Tesni was quiet for a moment. "I just wish we could see each other."

"Do not worry about that." Aine's voice softened just slightly at the edges. "We will. Bye, Tesni."

"Bye." The word came out small and reluctant, like something being let go before it was ready.

ek Aine came downstairs looking like someone who had decided to meet the day on her own terms. A simple shirt, blue jeans, her blonde hair braided neatly behind her. She held her bag with both hands and looked at Ravi with the particular expression she wore when she was trying not to show that something mattered to her.

"I thought I would be starting next semester," she said. "We are already halfway through this one and I am changing my course on top of that."

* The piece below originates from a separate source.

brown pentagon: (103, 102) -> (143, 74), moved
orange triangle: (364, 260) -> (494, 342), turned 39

Ravi looked at her briefly. "You said you wanted to go. So I let Hayland handle it ." He paused. "Is this freedom a little much for you already?" The question carried no edge, just a dry observation. "Hayland arranged supplementary tuition with every one of your teachers so you will not fall behind on anything you have missed. You have nothing to worry about." He picked up his phone from the table. "Hayland will take you today. I have things to attend to."

He left the room without ceremony.

The car was quiet for most of the drive, the city moving past the windows in its usual indifferent way. Aine watched it for a while and then turned to the front.

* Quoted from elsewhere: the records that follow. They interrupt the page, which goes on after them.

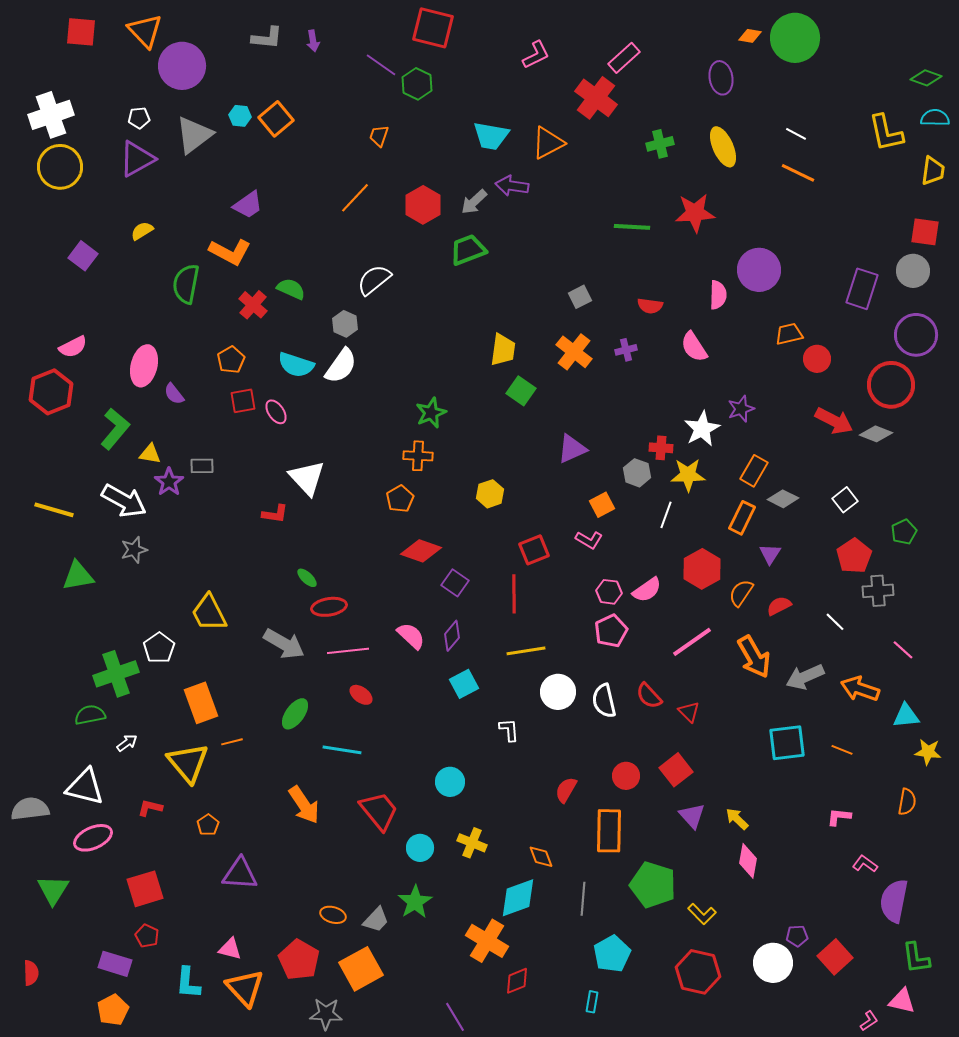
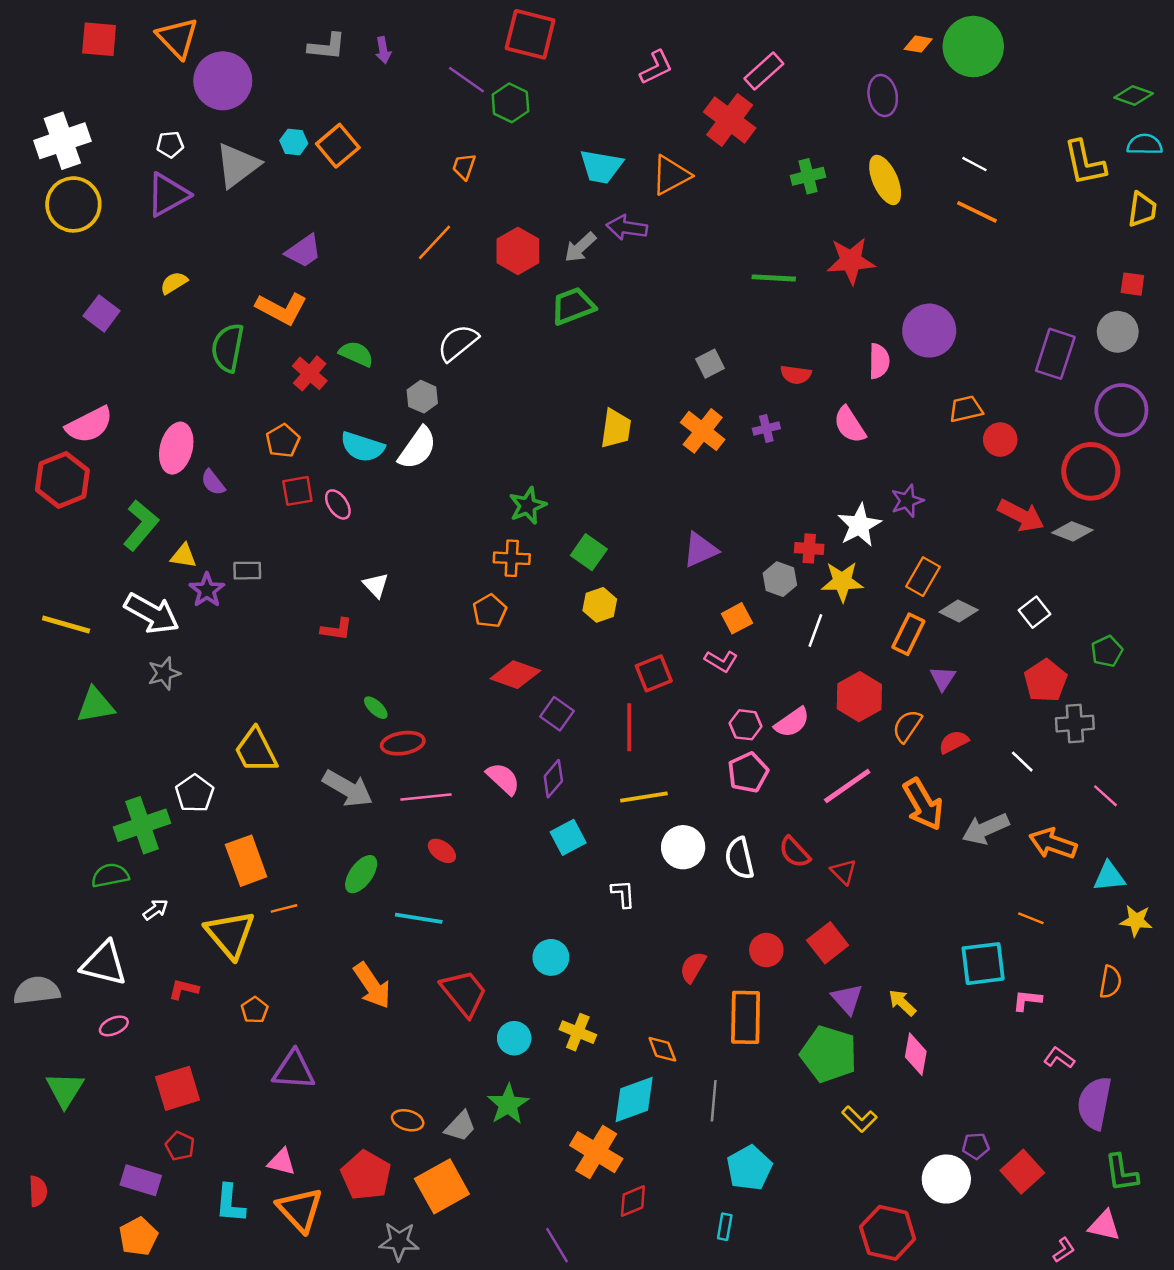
red square: (925, 232) -> (1132, 284), size x0.7
pink semicircle: (73, 347) -> (89, 425), size x1.4
green square: (521, 391) -> (589, 552), moved
white triangle: (307, 478) -> (376, 585), size x0.6
cyan square: (787, 743) -> (983, 964), moved
pink ellipse: (93, 838) -> (114, 1026), size x0.6
green pentagon: (653, 885) -> (829, 1054), moved
red hexagon: (698, 972) -> (888, 1233), moved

"How did you arrange it so quickly?" she asked. "The enrollment, the tuition, all of it. It was done in days."

Hayland kept his eyes on the road. "My boss gave an instruction and I delivered it. He does not tolerate delays and I have learned not to offer him any."

Aine turned back to the window.

She thought about that for a moment. An instruction given and executed without question, an enrollment arranged overnight, teachers contacted and scheduled before she had even chosen her courses properly. The same machinery that had once been used to freeze bank accounts and burn down branches and surround a family car in the dark was now being quietly directed toward getting her to college on time.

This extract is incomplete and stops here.